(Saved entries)
____
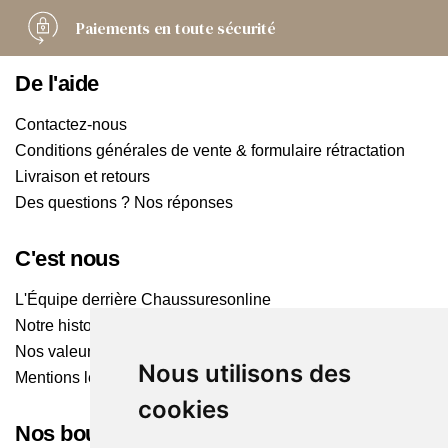
Paiements
en toute sécurité
De l'aide
Contactez-nous
Conditions générales de vente & formulaire rétractation
Livraison et retours
Des questions ? Nos réponses
C'est nous
L'Équipe derrière Chaussuresonline
Notre histoire
Nos valeurs
Nous utilisons des
Mentions légales
cookies
Nos boutiques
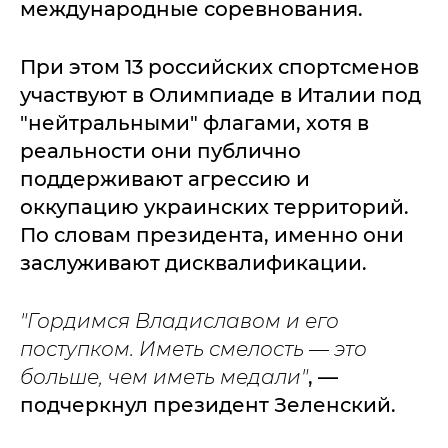
международные соревнования.
При этом 13 российских спортсменов
участвуют в Олимпиаде в Италии под
"нейтральными" флагами, хотя в
реальности они публично
поддерживают агрессию и
оккупацию украинских территорий.
По словам президента, именно они
заслуживают дисквалификации.
"Гордимся Владиславом и его
поступком. Иметь смелость — это
больше, чем иметь медали"
, —
подчеркнул президент Зеленский.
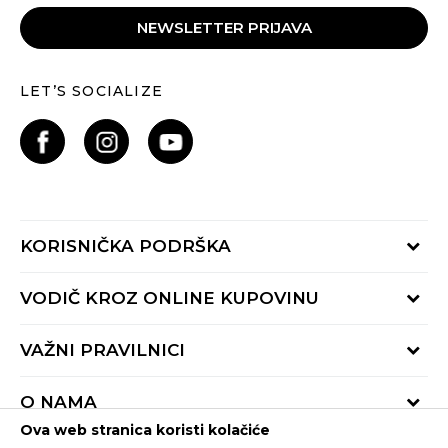
NEWSLETTER PRIJAVA
LET’S SOCIALIZE
KORISNIČKA PODRŠKA
Provjeri status porudžbine
VODIČ KROZ ONLINE KUPOVINU
Pozovite nas:
+382 20 690 200
Načini isporuke
VAŽNI PRAVILNICI
Radno vrijeme 9-16h
Povrat robe i povrat sredstava
online@buzzsneakers.me
Uslovi korišćenja
Reklamacije
O NAMA
Politika privatnosti
Zamjena artikla
Ova web stranica koristi kolačiće
BUZZ Koncept
Pravila Sport&Bonus programa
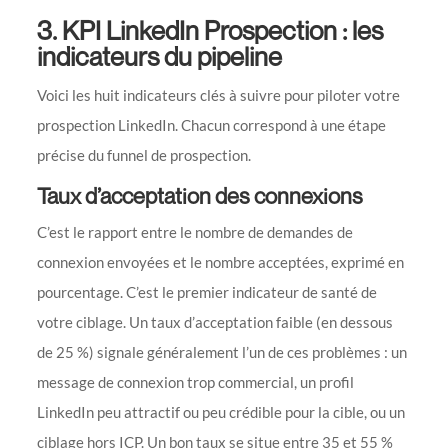
3. KPI LinkedIn Prospection : les
indicateurs du pipeline
Voici les huit indicateurs clés à suivre pour piloter votre
prospection LinkedIn. Chacun correspond à une étape
précise du funnel de prospection.
Taux d’acceptation des connexions
C’est le rapport entre le nombre de demandes de
connexion envoyées et le nombre acceptées, exprimé en
pourcentage. C’est le premier indicateur de santé de
votre ciblage. Un taux d’acceptation faible (en dessous
de 25 %) signale généralement l’un de ces problèmes : un
message de connexion trop commercial, un profil
LinkedIn peu attractif ou peu crédible pour la cible, ou un
ciblage hors ICP. Un bon taux se situe entre 35 et 55 %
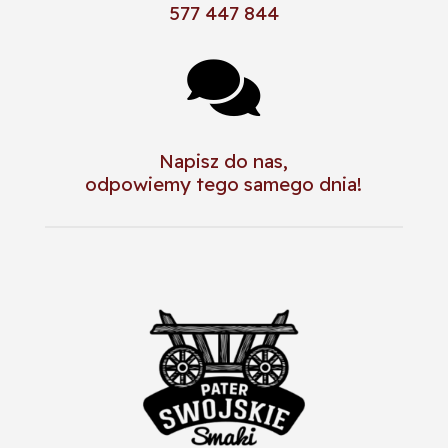
577 447 844

Napisz do nas,
odpowiemy tego samego dnia!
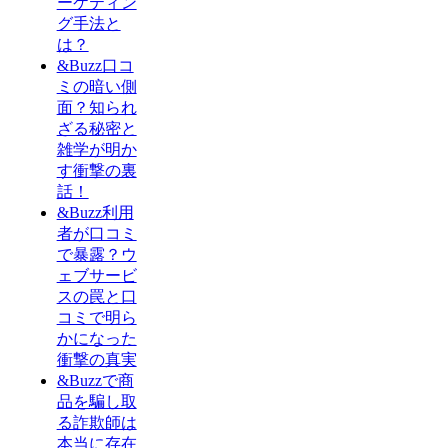
ーケティン
グ手法と
は？
&Buzz口コ
ミの暗い側
面？知られ
ざる秘密と
雑学が明か
す衝撃の裏
話！
&Buzz利用
者が口コミ
で暴露？ウ
ェブサービ
スの罠と口
コミで明ら
かになった
衝撃の真実
&Buzzで商
品を騙し取
る詐欺師は
本当に存在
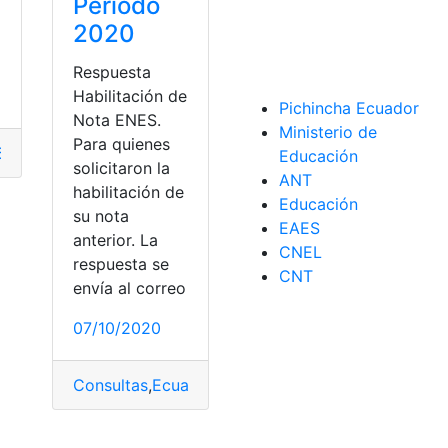
Periodo
2020
,
SENESCYT
Respuesta
Habilitación de
Pichincha Ecuador
Nota ENES.
Ministerio de
Para quienes
S
,
Ecuador
,
Educación
,
Habilitaciones
,
Herramientas Ecuador
,
Educación
solicitaron la
ANT
habilitación de
Educación
su nota
EAES
anterior. La
CNEL
respuesta se
CNT
envía al correo
07/10/2020
Consultas
,
Ecuador
,
Educación
,
Educación superio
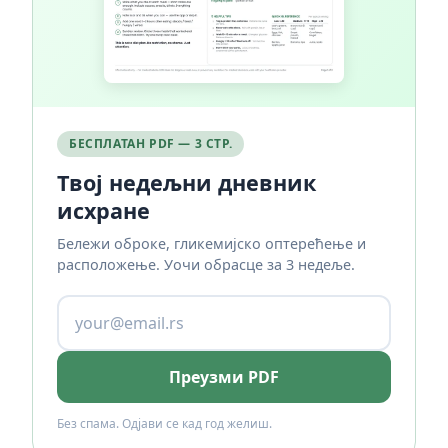
БЕСПЛАТАН PDF — 3 СТР.
Твој недељни дневник
исхране
Бележи оброке, гликемијско оптерећење и
расположење. Уочи обрасце за 3 недеље.
Преузми PDF
Без спама. Одјави се кад год желиш.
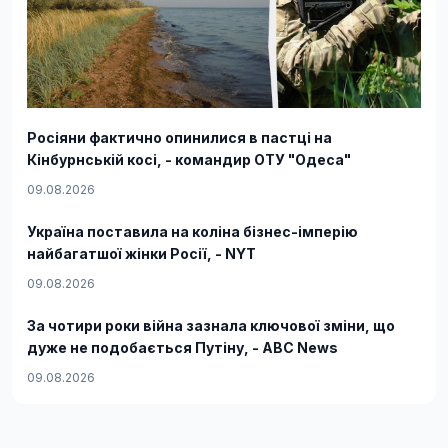
Росіяни фактично опинилися в пастці на
Кінбурнській косі, - командир ОТУ "Одеса"
09.08.2026
Україна поставила на коліна бізнес-імперію
найбагатшої жінки Росії, - NYT
09.08.2026
За чотири роки війна зазнала ключової зміни, що
дуже не подобається Путіну, - ABC News
09.08.2026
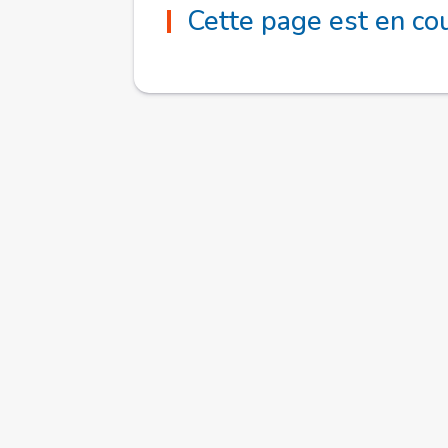
Cette page est en co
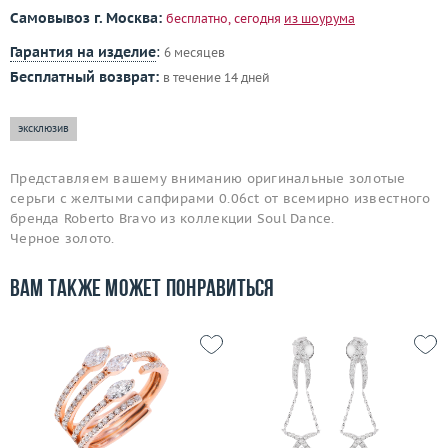
Самовывоз г. Москва:
бесплатно, сегодня
из шоурума
Гарантия на изделие
:
6 месяцев
Бесплатный возврат:
в течение 14 дней
эксклюзив
Представляем вашему вниманию оригинальные золотые
серьги с желтыми сапфирами 0.06ct от всемирно известного
бренда Roberto Bravo из коллекции Soul Dance.
Черное золото.
Вам также может понравиться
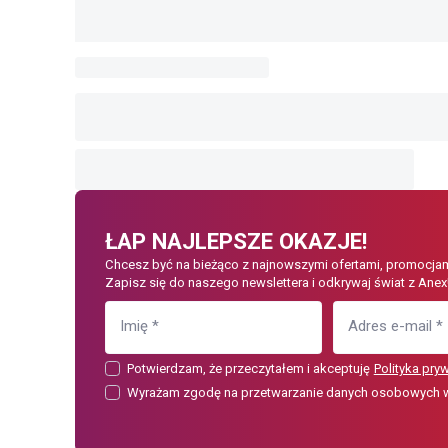
ŁAP NAJLEPSZE OKAZJE!
Chcesz być na bieżąco z najnowszymi ofertami, promocjam
Zapisz się do naszego newslettera i odkrywaj świat z Anex
Imię
*
Adres e-mail
*
Potwierdzam, że przeczytałem i akceptuję
Polityka pry
Wyrażam zgodę na przetwarzanie danych osobowych w c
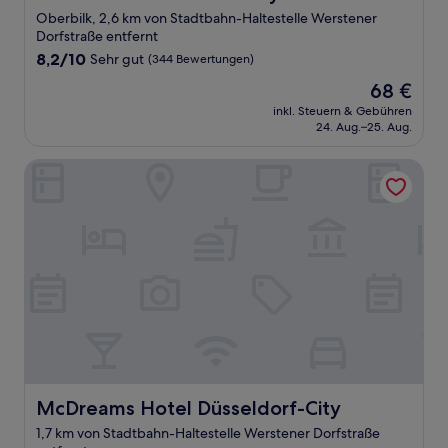
Oberbilk, 2,6 km von Stadtbahn-Haltestelle Werstener
Dorfstraße entfernt
8.2
8,2/10
Sehr gut
(344 Bewertungen)
von
Der
68 €
10,
Preis
Sehr
inkl. Steuern & Gebühren
beträgt
24. Aug.–25. Aug.
gut,
68 €
(344
Bewertungen)
McDreams Hotel Düsseldorf-City
McDreams Hotel Düsseldorf-City
McDreams Hotel Düsseldorf-City
1,7 km von Stadtbahn-Haltestelle Werstener Dorfstraße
____
Every line of the data above is to be repeated exactly; the images are to be left out.

Paiements
en toute sécurité
De l'aide
Contactez-nous
Conditions générales de vente & formulaire rétractation
Livraison et retours
Des questions ? Nos réponses
C'est nous
L'Équipe derrière Chaussuresonline
Notre histoire
Nos valeurs
Nous utilisons des
Mentions légales
cookies
Nos boutiques
международные соревнования.
При этом 13 российских спортсменов
участвуют в Олимпиаде в Италии под
"нейтральными" флагами, хотя в
реальности они публично
поддерживают агрессию и
оккупацию украинских территорий.
По словам президента, именно они
заслуживают дисквалификации.
"Гордимся Владиславом и его
поступком. Иметь смелость — это
больше, чем иметь медали"
, —
подчеркнул президент Зеленский.
NEWSLETTER PRIJAVA
LET’S SOCIALIZE
KORISNIČKA PODRŠKA
Provjeri status porudžbine
VODIČ KROZ ONLINE KUPOVINU
Pozovite nas:
+382 20 690 200
Načini isporuke
VAŽNI PRAVILNICI
Radno vrijeme 9-16h
Povrat robe i povrat sredstava
online@buzzsneakers.me
Uslovi korišćenja
Reklamacije
O NAMA
Politika privatnosti
Zamjena artikla
Ova web stranica koristi kolačiće
BUZZ Koncept
Pravila Sport&Bonus programa
3. KPI LinkedIn Prospection : les
indicateurs du pipeline
Voici les huit indicateurs clés à suivre pour piloter votre
prospection LinkedIn. Chacun correspond à une étape
précise du funnel de prospection.
Taux d’acceptation des connexions
C’est le rapport entre le nombre de demandes de
connexion envoyées et le nombre acceptées, exprimé en
pourcentage. C’est le premier indicateur de santé de
votre ciblage. Un taux d’acceptation faible (en dessous
de 25 %) signale généralement l’un de ces problèmes : un
message de connexion trop commercial, un profil
LinkedIn peu attractif ou peu crédible pour la cible, ou un
ciblage hors ICP. Un bon taux se situe entre 35 et 55 %
577 447 844

Napisz do nas,
odpowiemy tego samego dnia!
ーケティン
グ手法と
は？
&Buzz口コ
ミの暗い側
面？知られ
ざる秘密と
雑学が明か
す衝撃の裏
話！
&Buzz利用
者が口コミ
で暴露？ウ
ェブサービ
スの罠と口
コミで明ら
かになった
衝撃の真実
&Buzzで商
品を騙し取
る詐欺師は
本当に存在
Periodo
2020
,
SENESCYT
Respuesta
Habilitación de
Pichincha Ecuador
Nota ENES.
Ministerio de
Para quienes
S
,
Ecuador
,
Educación
,
Habilitaciones
,
Herramientas Ecuador
,
Educación
solicitaron la
ANT
habilitación de
Educación
su nota
EAES
anterior. La
CNEL
respuesta se
CNT
envía al correo
07/10/2020
Consultas
,
Ecuador
,
Educación
,
Educación superio
БЕСПЛАТАН PDF — 3 СТР.
Твој недељни дневник
исхране
Бележи оброке, гликемијско оптерећење и
расположење. Уочи обрасце за 3 недеље.
Преузми PDF
Без спама. Одјави се кад год желиш.
Росіяни фактично опинилися в пастці на
Кінбурнській косі, - командир ОТУ "Одеса"
09.08.2026
Україна поставила на коліна бізнес-імперію
найбагатшої жінки Росії, - NYT
09.08.2026
За чотири роки війна зазнала ключової зміни, що
дуже не подобається Путіну, - ABC News
09.08.2026
Cette page est en co
Самовывоз г. Москва:
бесплатно, сегодня
из шоурума
Гарантия на изделие
:
6 месяцев
Бесплатный возврат:
в течение 14 дней
эксклюзив
Представляем вашему вниманию оригинальные золотые
серьги с желтыми сапфирами 0.06ct от всемирно известного
бренда Roberto Bravo из коллекции Soul Dance.
Черное золото.
Вам также может понравиться
ŁAP NAJLEPSZE OKAZJE!
Chcesz być na bieżąco z najnowszymi ofertami, promocjam
Zapisz się do naszego newslettera i odkrywaj świat z Anex
Imię
*
Adres e-mail
*
Potwierdzam, że przeczytałem i akceptuję
Polityka pry
Wyrażam zgodę na przetwarzanie danych osobowych w c
Oberbilk, 2,6 km von Stadtbahn-Haltestelle Werstener
Dorfstraße entfernt
8.2
8,2/10
Sehr gut
(344 Bewertungen)
von
Der
68 €
10,
Preis
Sehr
inkl. Steuern & Gebühren
beträgt
24. Aug.–25. Aug.
gut,
68 €
(344
Bewertungen)
McDreams Hotel Düsseldorf-City
McDreams Hotel Düsseldorf-City
McDreams Hotel Düsseldorf-City
1,7 km von Stadtbahn-Haltestelle Werstener Dorfstraße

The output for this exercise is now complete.